“Interactive Machine Learning in High-Expertise Domains”
National Institute of Health
Machine learning and data mining methods have emerged as cornerstone technologies for transforming the deluge of data generated by modern society into actionable intelligence. For applications ranging from business intelligence to public policy to clinical guidelines, the overarching goal of “big data” analytics is to identify, analyze, and summarize the available evidence to support decision makers. While ubiquitous computing has greatly simplified data collection, successful deployment of machine learning techniques is also generally predicated on obtaining sufficient quantities of human-supplied annotations. Accordingly, judicious use of human effort in these settings is crucial to building high-performance systems in a cost-effective manner.

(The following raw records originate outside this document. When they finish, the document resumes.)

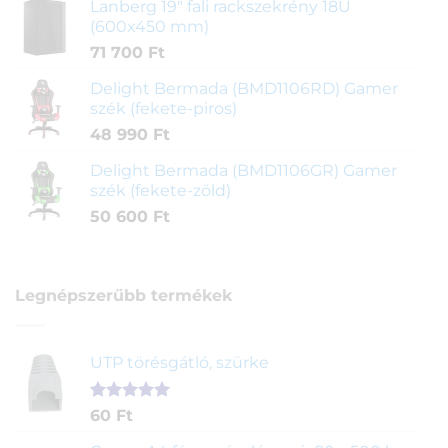
Lanberg 19" fali rackszekrény 18U
(600x450 mm)
71 700
Ft
Delight Bermada (BMD1106RD) Gamer
szék (fekete-piros)
48 990
Ft
Delight Bermada (BMD1106GR) Gamer
szék (fekete-zöld)
50 600
Ft
Legnépszerűbb termékek
UTP törésgátló, szürke
Értékelés
1
60
Ft
5.00
az 5-
ből,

In this talk, I will describe machine learning methods for reducing annotation costs and improving system performance via interactive protocols. Specifically, I will present models capable of exploiting domain-expert knowledge through the use of labeled features -- both within the active learning framework to explicitly reduce the need for labeled data during training and the more general setting of improving classifier performance in high-expertise domains. Furthermore, I will contextualize this work within the scientific systematic review process, highlighting the importance of interactive learning protocols in a particular scenario where information must be reliably extracted from multiple information sources, synthesized into a cohesive report, and updated as new evidence is made available in the scientific literature. I will demonstrate that we can partially automate many of the aspects of this important task, thus reducing the costs incurred when interacting with highly-trained experts.

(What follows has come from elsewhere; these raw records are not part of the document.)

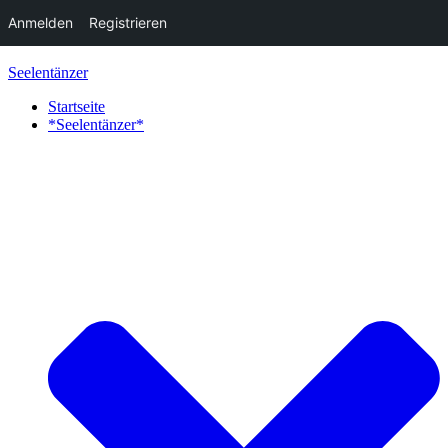
Anmelden
Registrieren
Zum
Seelentänzer
Inhalt
springen
Startseite
*Seelentänzer*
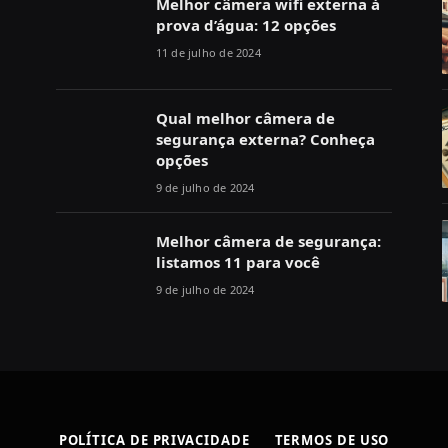
Melhor câmera wifi externa à
prova d’água: 12 opções
11 de julho de 2024
Qual melhor câmera de
segurança externa? Conheça
opções
9 de julho de 2024
Melhor câmera de segurança:
listamos 11 para você
9 de julho de 2024
POLÍTICA DE PRIVACIDADE
TERMOS DE USO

Kevin Small received his Ph.D. degree in computer science from the University of Illinois at Urbana-Champaign (Cognitive Computation Group) in 2009. From 2009 to 2012, he held positions as a postdoctoral researcher at Tufts University (Machine Learning Group) and as a research scientist at Tufts Medical Center (Center for Evidence-based Medicine). He is presently developing methods for using data-driven techniques to inform scientific policy within the Division of Program Coordination, Planning, and Strategic Initiatives at the National Institutes of Health. Kevin’s primary research interests are in the areas of machine learning, data mining, natural language processing, and artificial intelligence. Specifically, his research results concern using interactive learning protocols to improve the performance of machine learning algorithms while reducing sample complexity.